Johannes H. Uhl, Earthlab, Cooperative Institute for Research in Environmental Sciences (CIRES) & Institute of Behavioral Science (IBS), University of Colorado Boulder, December 2021.
Requirements: Python 3.7 & Safe Software Feature Manpulation Engine (tested for v2017 and v2019).
- Extract ZTRAX ZIP into subfolder.
- Extract each state zip into a state subfolder (eg all csvs in 01.zip must be in \01*.csv).7-ZIP can do that using the Extract to * command.
- Copy these subfolders in a separate folder “CSV”. Check the scripts and create all subfolders specified, and adjust paths.
- Prepare script 01_generate_SQLite_databases_separate.py: Set zipfolder path and dbpath. Also, place the metadata files in the same directory as the script.
- Open the Layout.xlsx and copy the ZAsmt tab into a csv called Layout_ZAsmt.csv in the scripts folder – likewise for zTrans. Also copy the
- Run 01_generate_SQLite_databases_separate.py. This will generate empty SQLITE databases in the db_path folder.
- Run 02_append_headers_to_csv_files.py. Set paths in script prior to that. This will append the column headers to each csv file.

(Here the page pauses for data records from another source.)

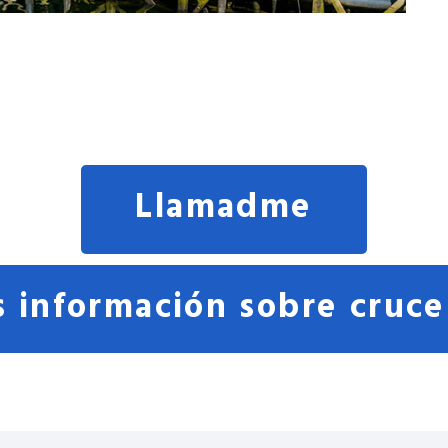
Llamadme
 información sobre cruce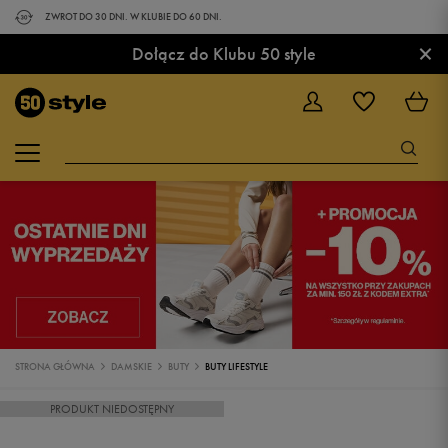
ZWROT DO 30 DNI. W KLUBIE DO 60 DNI.
×
Dołącz do Klubu 50 style
STRONA GŁÓWNA
DAMSKIE
BUTY
BUTY LIFESTYLE
PRODUKT NIEDOSTĘPNY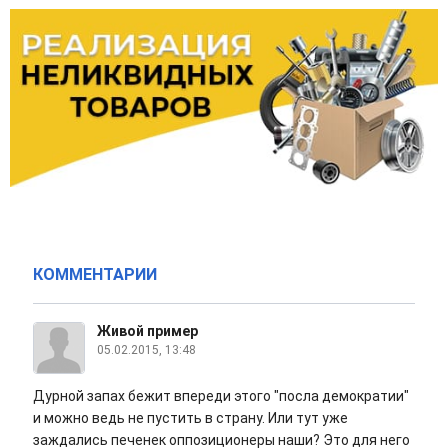
КОММЕНТАРИИ
Живой пример
05.02.2015, 13:48
Дурной запах бежит впереди этого "посла демократии"
и можно ведь не пустить в страну. Или тут уже
заждались печенек оппозиционеры наши? Это для него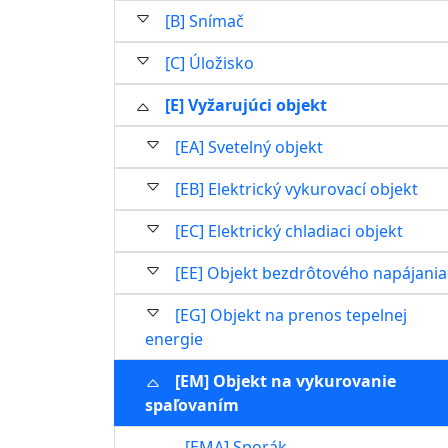
[B] Snímač
[C] Úložisko
[E] Vyžarujúci objekt
[EA] Svetelný objekt
[EB] Elektrický vykurovací objekt
[EC] Elektrický chladiaci objekt
[EE] Objekt bezdrôtového napájania
[EG] Objekt na prenos tepelnej
energie
[EM] Objekt na vykurovanie
spaľovaním
[EMA] Sporák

- In the first version imported in 2017, some “NULL” characters in specific csv files caused FME to crash. The script 03_remove_NUL_characters.py will search for these characters and replace them by “0”. If these errors occur in 10), this script can be used to clean the csv files.

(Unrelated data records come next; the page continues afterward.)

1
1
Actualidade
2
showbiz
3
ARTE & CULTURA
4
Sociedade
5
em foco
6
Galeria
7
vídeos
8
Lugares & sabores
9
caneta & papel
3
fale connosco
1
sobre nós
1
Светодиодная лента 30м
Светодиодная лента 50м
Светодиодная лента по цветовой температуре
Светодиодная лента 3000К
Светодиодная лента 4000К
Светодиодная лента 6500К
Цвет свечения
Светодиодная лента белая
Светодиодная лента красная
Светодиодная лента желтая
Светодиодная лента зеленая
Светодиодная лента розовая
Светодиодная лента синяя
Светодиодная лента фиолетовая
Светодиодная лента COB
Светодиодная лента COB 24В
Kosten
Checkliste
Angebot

- Copy the two .fmw FME workbench files into a subfolder .\TEMPLATES. Then adjust paths in the script 04_generate_batch_workspaces.py. this script will take the FMW files in the TEMPLATE folder, and adjust the paths for each state-level database. It also creates a batchfile in .\BATCH_all.bat.
- Run the _all.bat. This will import the data into SQLite databases (XX_ZTrans_cont_SQLite.db and XX_ZAsmt_cont_SQLite.db, for each state ID XX).
- Run 05_ZTRAX_set_index.py. This will set indices on database columns to speed up subsequent extractions.
- Run 06_ZTRAX_ZAsmt_relevant_attributes_SQLite2CSV.py to generate county-level extractions of ZTRAX attributes of interest. Implemented only for ZAsmt and for a set of around 50 specific attributes from different ZAsmt tables. There will be one csv files per county, at the building area level (UID: RowID + BuildingOrImprovementNumber + BuildingAreaStndCode). From there, users can aggregate the data to the building and property level.